Think before you speak. Be careful what you say. Practice nonviolent communication. There are different ways to describe how what we say to others has a real impact on us, has a real impact on others and has a real impact on the way we experience life. I am grateful for a number of different teachers who explore this topic from slightly different vantage points. Don Miguel Ruiz’s Four Agreements is just one approach that I find very useful. The agreements are:
- Be impeccable with your word.
- Don’t take anything personally.
- Don’t make assumptions.
- Always do your best.
The four agreements are very much about how you can live more peacefully when you choose to live consciously and choose to understand the truth of a situation and your relationship with others.
In another helpful book What We Say Matters by Judith and Ike Lasater, they lay out concrete steps to the art of communicating with clarity and truth that create a more peaceful way of living.
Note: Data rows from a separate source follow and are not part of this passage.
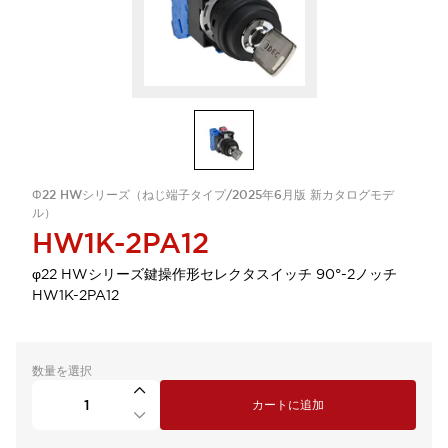
Φ22 HWシリーズ（ねじ端子タイプ/2025年6月版 新カタログモデ
ル）
HW1K-2PA12
φ22 HWシリーズ鍵操作形セレクタスイッチ 90°-2ノッチ
HW1K-2PA12
数量を選択
カートに追加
Their method is very aligned with the topic that I frequently write about—living consciously and being mindful in the present moment.
Their first step is to make observations of what is. For instance, consider a situation where you have plans to meet someone at 6pm. And your friend arrives at 6:10pm. The observation is that your friend arrived at 6:10pm. Thinking that your friend arrived late is not an observation; it is a judgment because your friend might not believe she is late. In her belief system she might not consider 10 minutes late whereas you might consider even one minute to be late. So unraveling the truth of the context is the first step towards peaceful communication.
The second step is to identify your feelings. Feelings are a way to access whether your needs are or are not being met. So for instance, you might feel happy, content or connected to others and that shows that your needs are being met in that moment. On the other hand if you feel irritated, upset, concerned or lonely, your feelings are telling you that your needs are not being met. People differ tremendously on how easy they can access their feelings. If it is difficult for you, try to tap into what you are experiencing in your body and see if that helps you to identify an associated emotion.
The third step is to identify your needs. Needs are what we humans must have to thrive and survive. They include protection, connection, affection, understanding, creation and freedom and more. Identifying your needs can be a difficult area for many people, particularly women. So many of us were taught that to express our needs is to be needy and that is unladylike, ungodly and just bad. And thus it is not uncommon for many of us to be unable to identify what our needs are, let alone tell others what those needs are. But indeed when we become aware of our needs as well as the needs of others, we are moving towards a fuller and more peaceful way to live life. By denying our own needs we are being hurtful to ourselves and that does not help anyone. In fact it is easy to end up blaming others when we deny our own needs and they in turn do not get met. How can others help you get your needs met if you don’t know what they are and you don’t tell anyone? (See also Asking For Help For Greater Success.)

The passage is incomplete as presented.